## RECORDS SHOWN
──────────────────────────────

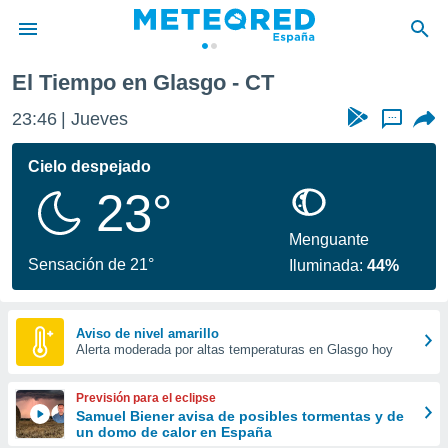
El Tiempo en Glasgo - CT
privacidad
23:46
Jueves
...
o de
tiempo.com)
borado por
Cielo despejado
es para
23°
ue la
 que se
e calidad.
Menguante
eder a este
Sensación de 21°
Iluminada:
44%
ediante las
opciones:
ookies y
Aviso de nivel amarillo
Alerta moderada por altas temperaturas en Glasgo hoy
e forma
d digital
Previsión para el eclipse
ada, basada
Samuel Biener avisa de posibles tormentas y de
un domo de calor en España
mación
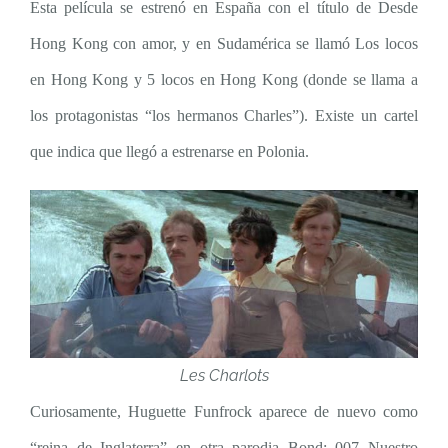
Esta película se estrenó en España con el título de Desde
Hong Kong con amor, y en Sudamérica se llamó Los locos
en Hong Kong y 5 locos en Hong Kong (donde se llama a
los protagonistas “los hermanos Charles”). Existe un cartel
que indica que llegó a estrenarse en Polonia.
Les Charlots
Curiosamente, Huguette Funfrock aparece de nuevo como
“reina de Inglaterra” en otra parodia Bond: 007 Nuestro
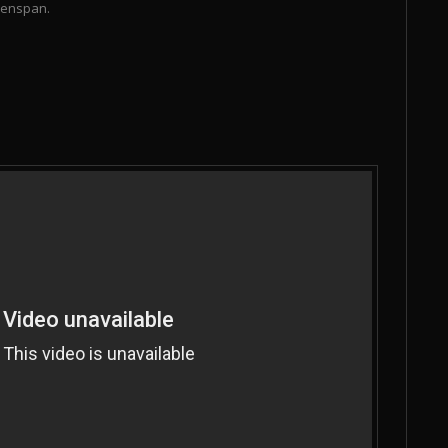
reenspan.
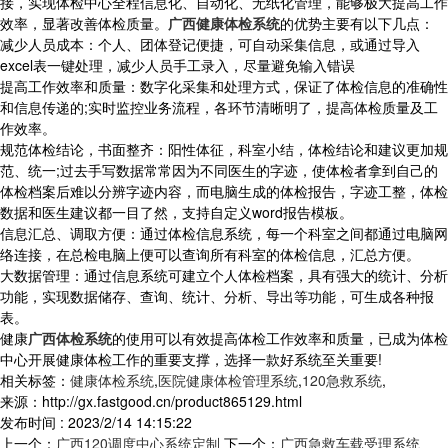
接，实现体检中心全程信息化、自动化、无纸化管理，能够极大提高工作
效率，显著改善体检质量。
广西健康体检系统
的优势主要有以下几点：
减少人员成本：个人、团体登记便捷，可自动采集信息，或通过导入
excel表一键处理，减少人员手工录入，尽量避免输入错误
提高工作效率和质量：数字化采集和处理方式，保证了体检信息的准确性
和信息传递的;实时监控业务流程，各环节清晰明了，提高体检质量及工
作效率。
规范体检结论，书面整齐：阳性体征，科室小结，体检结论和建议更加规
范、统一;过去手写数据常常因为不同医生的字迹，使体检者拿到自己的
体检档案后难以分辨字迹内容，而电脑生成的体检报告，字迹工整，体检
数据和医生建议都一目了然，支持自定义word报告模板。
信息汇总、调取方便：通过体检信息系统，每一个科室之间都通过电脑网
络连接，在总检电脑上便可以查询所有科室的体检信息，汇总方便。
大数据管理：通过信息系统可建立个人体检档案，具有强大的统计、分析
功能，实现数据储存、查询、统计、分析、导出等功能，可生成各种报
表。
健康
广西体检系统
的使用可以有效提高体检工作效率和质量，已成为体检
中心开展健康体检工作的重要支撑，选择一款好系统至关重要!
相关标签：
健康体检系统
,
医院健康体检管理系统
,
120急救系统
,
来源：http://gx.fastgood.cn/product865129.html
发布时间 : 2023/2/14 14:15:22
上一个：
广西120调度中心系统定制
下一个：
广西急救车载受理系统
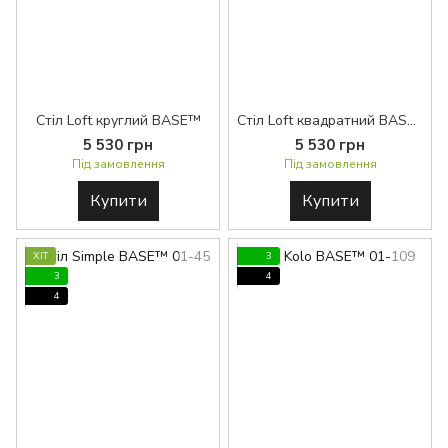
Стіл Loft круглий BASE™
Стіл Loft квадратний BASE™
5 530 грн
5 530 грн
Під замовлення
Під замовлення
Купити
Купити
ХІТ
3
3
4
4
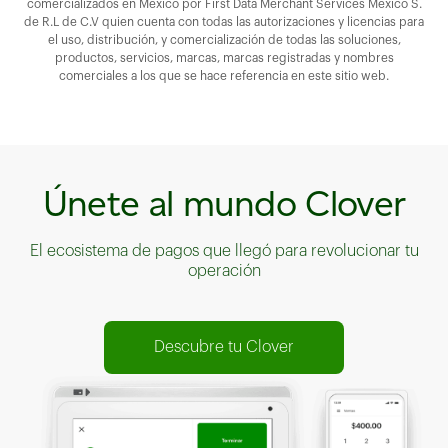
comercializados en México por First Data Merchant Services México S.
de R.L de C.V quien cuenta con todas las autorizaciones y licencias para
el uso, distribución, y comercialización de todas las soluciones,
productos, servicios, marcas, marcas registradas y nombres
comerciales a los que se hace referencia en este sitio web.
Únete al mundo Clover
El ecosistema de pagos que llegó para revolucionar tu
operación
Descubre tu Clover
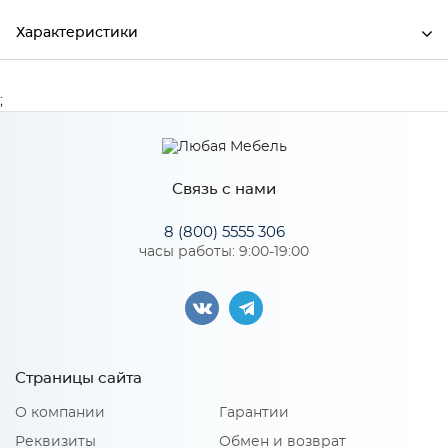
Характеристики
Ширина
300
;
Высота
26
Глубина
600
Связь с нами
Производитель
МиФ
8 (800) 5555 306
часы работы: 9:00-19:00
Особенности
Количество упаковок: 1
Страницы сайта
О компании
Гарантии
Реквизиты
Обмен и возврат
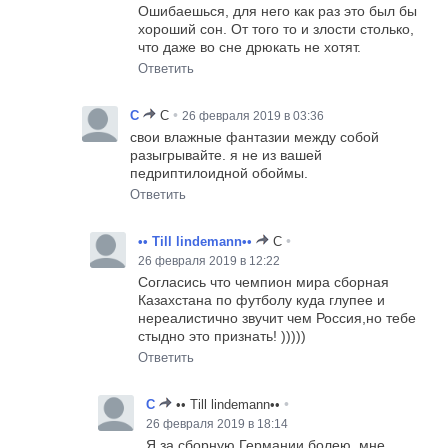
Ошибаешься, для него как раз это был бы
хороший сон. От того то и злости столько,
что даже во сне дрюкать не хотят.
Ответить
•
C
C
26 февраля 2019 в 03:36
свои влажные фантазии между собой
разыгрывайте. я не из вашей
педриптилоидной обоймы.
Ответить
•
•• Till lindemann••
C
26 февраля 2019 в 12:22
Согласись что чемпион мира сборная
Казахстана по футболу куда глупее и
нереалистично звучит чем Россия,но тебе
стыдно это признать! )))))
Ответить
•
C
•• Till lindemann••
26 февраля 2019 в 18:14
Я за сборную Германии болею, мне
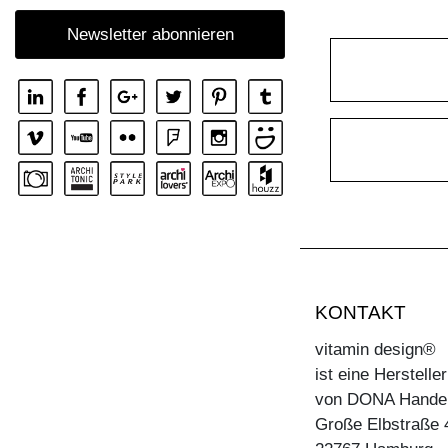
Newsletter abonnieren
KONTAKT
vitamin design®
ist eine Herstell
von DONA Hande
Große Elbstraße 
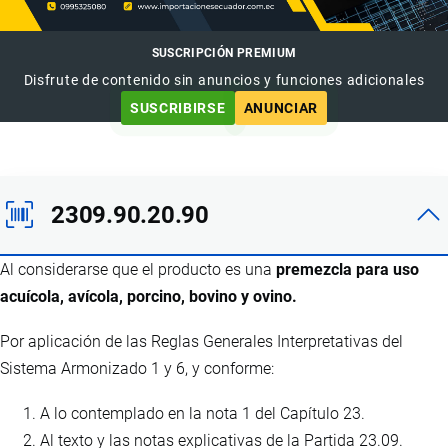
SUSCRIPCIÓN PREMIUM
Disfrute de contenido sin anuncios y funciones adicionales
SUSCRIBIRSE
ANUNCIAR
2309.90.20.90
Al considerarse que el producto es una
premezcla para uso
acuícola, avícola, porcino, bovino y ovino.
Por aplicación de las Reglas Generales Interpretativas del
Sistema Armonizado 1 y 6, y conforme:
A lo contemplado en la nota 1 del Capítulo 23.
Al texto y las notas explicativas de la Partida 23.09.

──────────────────────────────

Give again, word for word, every line from the top of the entries above to the line holding "excel表一键处理，减少人员手工录入，尽量避免输入错误", both included. Leave the pictures out.

## EXERCISE ANSWER
El Tiempo en Glasgo - CT
privacidad
23:46
Jueves
...
o de
tiempo.com)
borado por
Cielo despejado
es para
23°
ue la
 que se
e calidad.
Menguante
eder a este
Sensación de 21°
Iluminada:
44%
ediante las
opciones:
ookies y
Aviso de nivel amarillo
Alerta moderada por altas temperaturas en Glasgo hoy
e forma
d digital
Previsión para el eclipse
ada, basada
Samuel Biener avisa de posibles tormentas y de
un domo de calor en España
mación
Esta película se estrenó en España con el título de Desde
Hong Kong con amor, y en Sudamérica se llamó Los locos
en Hong Kong y 5 locos en Hong Kong (donde se llama a
los protagonistas “los hermanos Charles”). Existe un cartel
que indica que llegó a estrenarse en Polonia.
Les Charlots
Curiosamente, Huguette Funfrock aparece de nuevo como
“reina de Inglaterra” en otra parodia Bond: 007 Nuestro
reenspan.
接，实现体检中心全程信息化、自动化、无纸化管理，能够极大提高工作
效率，显著改善体检质量。
广西健康体检系统
的优势主要有以下几点：
减少人员成本：个人、团体登记便捷，可自动采集信息，或通过导入
excel表一键处理，减少人员手工录入，尽量避免输入错误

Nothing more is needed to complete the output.